Una misura chiesta a gran voce dalle attività. Ieri – 16 maggio – nel primo weekend di riapertura dei balneari la pioggia ha lasciato ombrelloni e sdraio chiusi. causando una serie di disdette alle prenotazioni nei ristoranti dove, per decreto, si può mangiare solo all’aperto. Nella Baia di Portonovo dove alla pioggia si è unito anche il vento, le defezioni sulle prenotazioni hanno superato il 50%.
«Si mangiava tra una goccia e l’altra e con un vento costante che a tratti sfociava in raffiche – racconta Simone Baleani, dell’Unione Regionale Cuochi e chef del ristorante Il Molo a Portonovo – il meteo ha destabilizzato noi e i nostri clienti. In diversi avevano prenotato anche da fuori regione e prima di partire ci hanno contattato per sapere le condizioni meteorologiche e chiaramente quando li abbiamo informati di come stavano le cose alcuni hanno rinunciato».
Baleani fa notare che alcune persone nonostante le misure previste non lo consentano «ci hanno chiesto di farli mangiare all’interno! L’abbiamo presa come una battuta venuta male, visto che è ormai risaputo che al ristorante è possibile mangiare solo all’aperto, e se ne parla da mesi».

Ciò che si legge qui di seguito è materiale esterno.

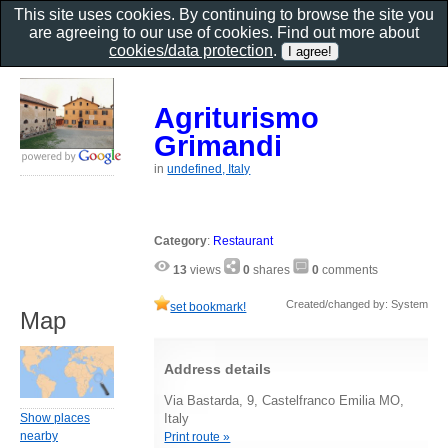
This site uses cookies. By continuing to browse the site you
are agreeing to our use of cookies. Find out more about
cookies/data protection
.
Agriturismo
Grimandi
in
undefined, Italy
Category
:
Restaurant
13
views
0
shares
0
comments
Created/changed by: System
set bookmark!
Map
Address details
Via Bastarda, 9, Castelfranco Emilia MO,
Show places
Italy
nearby
Print route »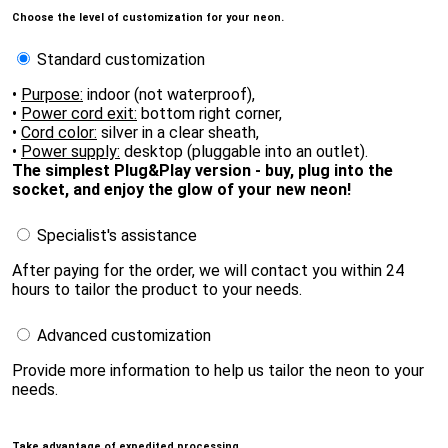
Choose the level of customization for your neon.
Standard customization
•
Purpose:
indoor (not waterproof),
•
Power cord exit:
bottom right corner,
•
Cord color:
silver in a clear sheath,
•
Power supply:
desktop (pluggable into an outlet).
The simplest Plug&Play version - buy, plug into the
socket, and enjoy the glow of your new neon!
Specialist's assistance
After paying for the order, we will contact you within 24
hours to tailor the product to your needs.
Advanced customization
Provide more information to help us tailor the neon to your
needs.
Take advantage of expedited processing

A Portonovo Marcello Nicolini del ristorante Marcello, ci spiega che occorre prenderla con filosofia: «È inutile piangersi addosso, la realtà è questa, bisogna mangiare fuori e prendere atto di quello che è, altrimenti si sta chiusi. Dispiace – spiega – perché il giorno prima (sabato, ndr) abbiamo avuto 150 persone, dobbiamo essere contenti quando lavoriamo bene e quando piove cercare di essere sereni», anche se sono arrivate oltre il 50% di disdette.
Sulle nuove misure che dovrebbero essere approvato dal Consiglio dei Ministri in settimana interviene Confartigianato. «Crediamo che le attività di somministrazione abbiano già pagato un prezzo altissimo per la gestione della pandemia -afferma Marco Pierpaoli, segretario Confartigianato Imprese Ancona, Pesaro-Urbino -. Non poter consumare il caffè al bancone e la limitazione oraria, sono dinamiche punitive difficili da comprendere dopo un anno e tre mesi di pandemia, così come non consentire l’apertura nei weekend delle piccole attività corollario dei centri commerciali».
Pierpaoli sottolinea la necessità di “spingere” sull’acceleratore della campagna vaccinale per uscire finalmente da un circuito di gestione della pandemia improntato esclusivamente sulle chiusure, ma anche su un maggior senso civico e rispetto delle misure anti contagio da parte della popolazione. «Si fanno pagare alle attività economiche responsabilità che non hanno, mentre bisognerebbe limitare l’affluenza delle persone nei centri cittadini. Quando i negozi e le attività sono chiuse la domenica, i centri sono comunque pieni di persone».